Les graffitis, dont la petite maison blanche a été la proie, ne font que confirmer sa valeur de symbole dans la région. photo: Jean-François Caron |
Il y a enfin ces lieux qui deviennent des symboles, des intouchables que certains s’amusent à violer. Comme cette petite maison blanche et esseulée, qui naguère existait sans histoire parmi d’autres, qui aujourd’hui comprime le poids historique de la dévastation et du déluge. Pour les uns, elle représente la résistance, le fait de se tenir droit devant l’adversité. Pour les autres, elle est la preuve qu’une faiblesse peut devenir une force, version toute saguenéenne de la fable de La Fontaine intitulée Le Chêne et le Roseau. Et enfin, pour quelques individus, c’est un symbole à profaner, ce dont on a pu prendre conscience dans la dernière semaine.
Si on remontait le temps de quelques décennies… Personne n’aurait pu imaginer que la petite maison blanche et anonyme, sise quartier du bassin (que d’aucuns ne percevaient probablement que du coin de l’oeil), survivrait à la maison Lévesque. Et pourtant. C’est ce qui se produira.
C’est drôle comme la mémoire est sélective. Comme on choisit de se souvenir ou non.
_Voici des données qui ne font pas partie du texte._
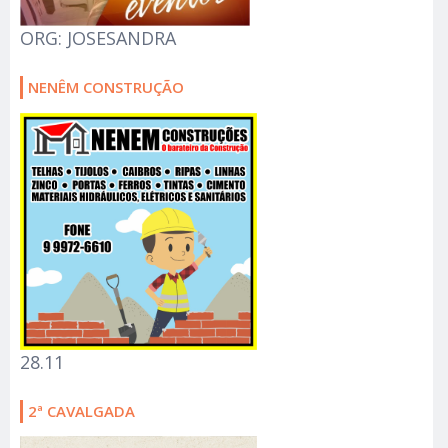
ORG: JOSESANDRA
NENÊM CONSTRUÇÃO
28.11
2ª CAVALGADA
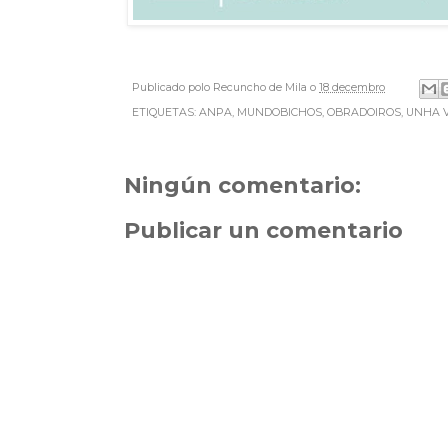
Publicado polo
Recuncho de Mila
o
18 decembro
ETIQUETAS:
ANPA
,
MUNDOBICHOS
,
OBRADOIROS
,
UNHA 
Ningún comentario:
Publicar un comentario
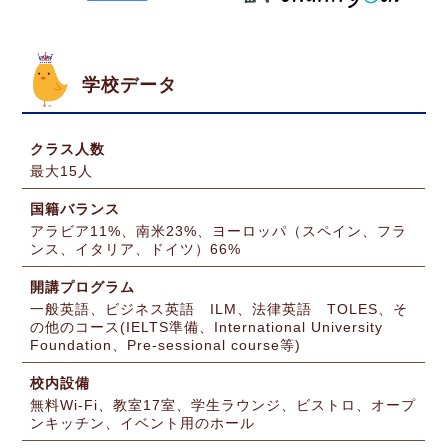
学校データ
クラス人数
最大15人
国籍バランス
アラビア11%、南米23%、ヨーロッパ（スペイン、フラ
ンス、イタリア、ドイツ）66%
開講プログラム
一般英語、ビジネス英語 ILM、法律英語 TOLES、そ
の他のコース(IELTS準備、International University
Foundation、Pre-sessional course等)
校内設備
無料Wi-Fi、教室17室、学生ラウンジ、ビストロ、オープ
ンキッチン、イベント用のホール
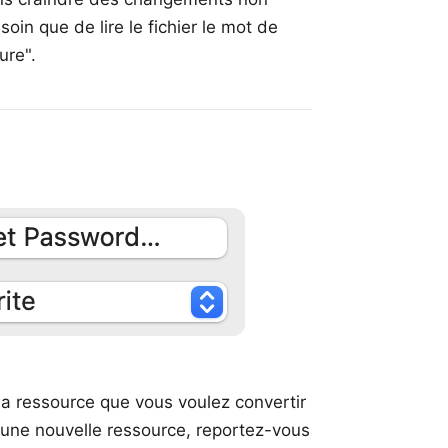
esoin que de lire le fichier le mot de
ure".
 la ressource que vous voulez convertir
r une nouvelle ressource, reportez-vous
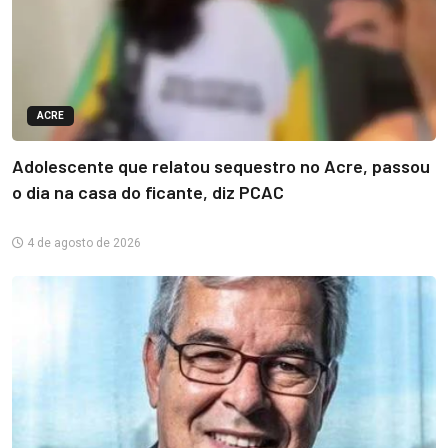
ACRE
Adolescente que relatou sequestro no Acre, passou
o dia na casa do ficante, diz PCAC
4 de agosto de 2026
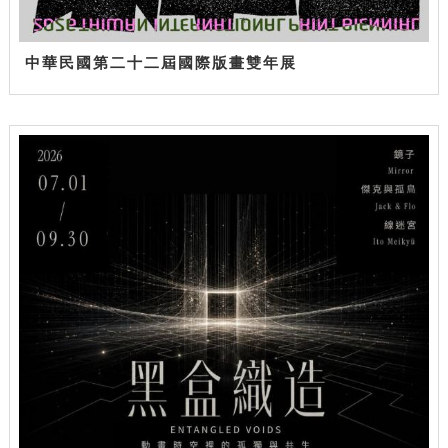
中華民國第二十二屆國際版畫雙年展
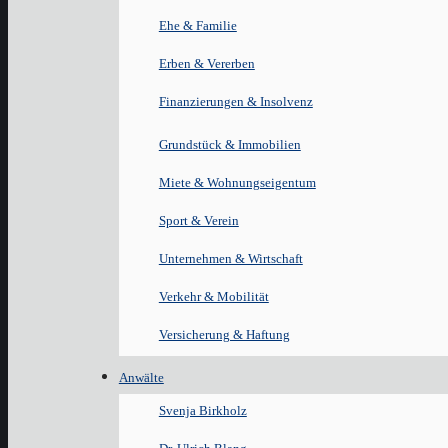
Ehe & Familie
Erben & Vererben
Finanzierungen & Insolvenz
Grundstück & Immobilien
Miete & Wohnungseigentum
Sport & Verein
Unternehmen & Wirtschaft
Verkehr & Mobilität
Versicherung & Haftung
Anwälte
Svenja Birkholz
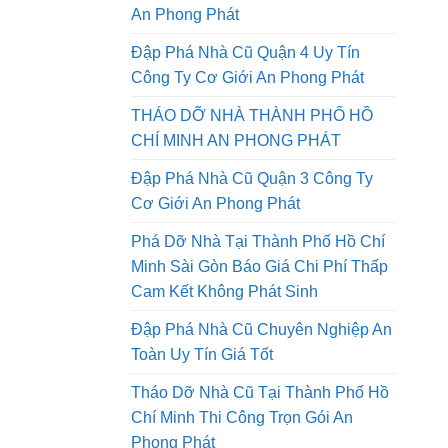
Tháo Dỡ Nhà Đường Lê Quang
Định Quận Gò Vấp Công Ty Cơ Giới
An Phong Phát
Đập Phá Nhà Cũ Quận 4 Uy Tín
Công Ty Cơ Giới An Phong Phát
THÁO DỠ NHÀ THÀNH PHỐ HỒ
CHÍ MINH AN PHONG PHÁT
Đập Phá Nhà Cũ Quận 3 Công Ty
Cơ Giới An Phong Phát
Phá Dỡ Nhà Tại Thành Phố Hồ Chí
Minh Sài Gòn Báo Giá Chi Phí Thấp
Cam Kết Không Phát Sinh
Đập Phá Nhà Cũ Chuyên Nghiệp An
Toàn Uy Tín Giá Tốt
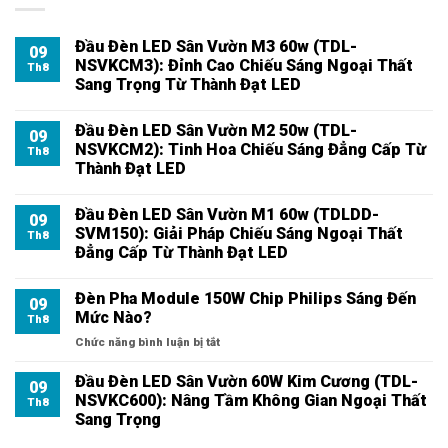
Đầu Đèn LED Sân Vườn M3 60w (TDL-
09
NSVKCM3): Đỉnh Cao Chiếu Sáng Ngoại Thất
Th8
Sang Trọng Từ Thành Đạt LED
Đầu Đèn LED Sân Vườn M2 50w (TDL-
09
NSVKCM2): Tinh Hoa Chiếu Sáng Đẳng Cấp Từ
Th8
Thành Đạt LED
Đầu Đèn LED Sân Vườn M1 60w (TDLDD-
09
SVM150): Giải Pháp Chiếu Sáng Ngoại Thất
Th8
Đẳng Cấp Từ Thành Đạt LED
Đèn Pha Module 150W Chip Philips Sáng Đến
09
Mức Nào?
Th8
ở
Chức năng bình luận bị tắt
Đèn
Pha
Đầu Đèn LED Sân Vườn 60W Kim Cương (TDL-
09
Module
NSVKC600): Nâng Tầm Không Gian Ngoại Thất
Th8
150W
Sang Trọng
Chip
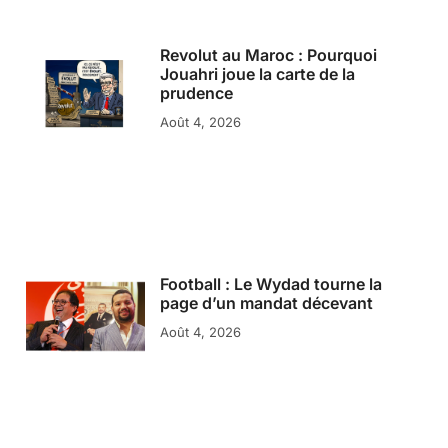
Revolut au Maroc : Pourquoi
Jouahri joue la carte de la
prudence
Août 4, 2026
Football : Le Wydad tourne la
page d’un mandat décevant
Août 4, 2026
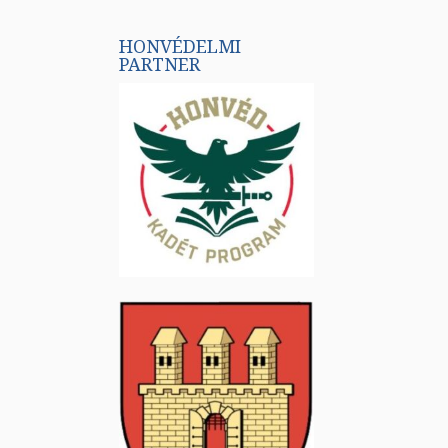
HONVÉDELMI
PARTNER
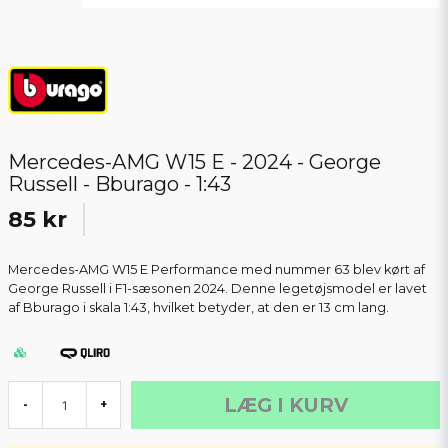
Mercedes-AMG W15 E - 2024 - George
Russell - Bburago - 1:43
85 kr
Mercedes-AMG W15 E Performance med nummer 63 blev kørt af
George Russell i F1-sæsonen 2024. Denne legetøjsmodel er lavet
af Bburago i skala 1:43, hvilket betyder, at den er 13 cm lang.
LÆG I KURV
-
+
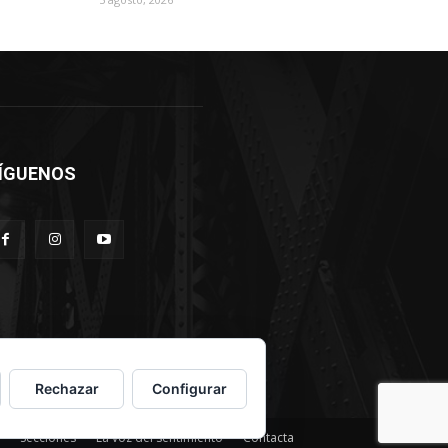
ÍGUENOS
Rechazar
Configurar
Secciones
La voz del sentimiento
Contacta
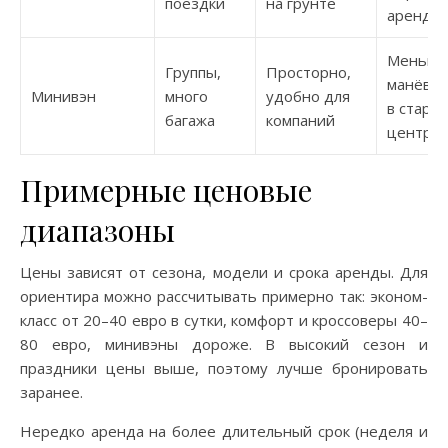
поездки
на грунте
аренда
Меньш
Группы,
Просторно,
манёвре
Минивэн
много
удобно для
в старо
багажа
компаний
центре
Примерные ценовые
диапазоны
Цены зависят от сезона, модели и срока аренды. Для
ориентира можно рассчитывать примерно так: эконом-
класс от 20–40 евро в сутки, комфорт и кроссоверы 40–
80 евро, минивэны дороже. В высокий сезон и
праздники цены выше, поэтому лучше бронировать
заранее.
Нередко аренда на более длительный срок (неделя и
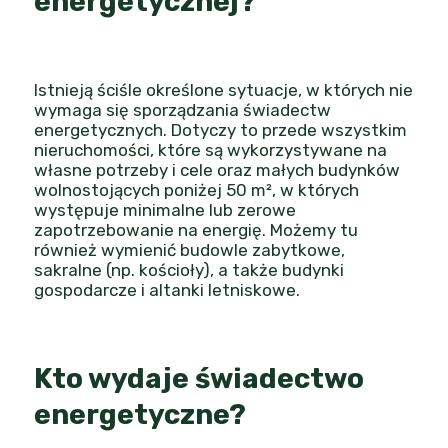
energetycznej?
Istnieją ściśle określone sytuacje, w których nie
wymaga się sporządzania świadectw
energetycznych. Dotyczy to przede wszystkim
nieruchomości, które są wykorzystywane na
własne potrzeby i cele oraz małych budynków
wolnostojących poniżej 50 m², w których
występuje minimalne lub zerowe
zapotrzebowanie na energię. Możemy tu
również wymienić budowle zabytkowe,
sakralne (np. kościoły), a także budynki
gospodarcze i altanki letniskowe.
Kto wydaje świadectwo
energetyczne?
C’est drôle comme l’Histoire, même, est sélective.
Tu t’éreintes sur une autre boîte. Des livres que tu as lus, d’autres survolés, quelques-uns qui devront être plus patients. Tu te sens vanné à mesure que la pièce se vide. Tu as l’impression de te perdre un peu.
Heureusement, tu auras d’autres murs à garnir, de l’espace à emplir avec de nouveaux souvenirs – et peut-être de plus beaux. Et là, tu te retrouveras. Dès le 1er juin, le bureau de la rédaction du Voir Saguenay/Alma aura déménagé au 2685, rue Roussel, à Chicoutimi-Nord.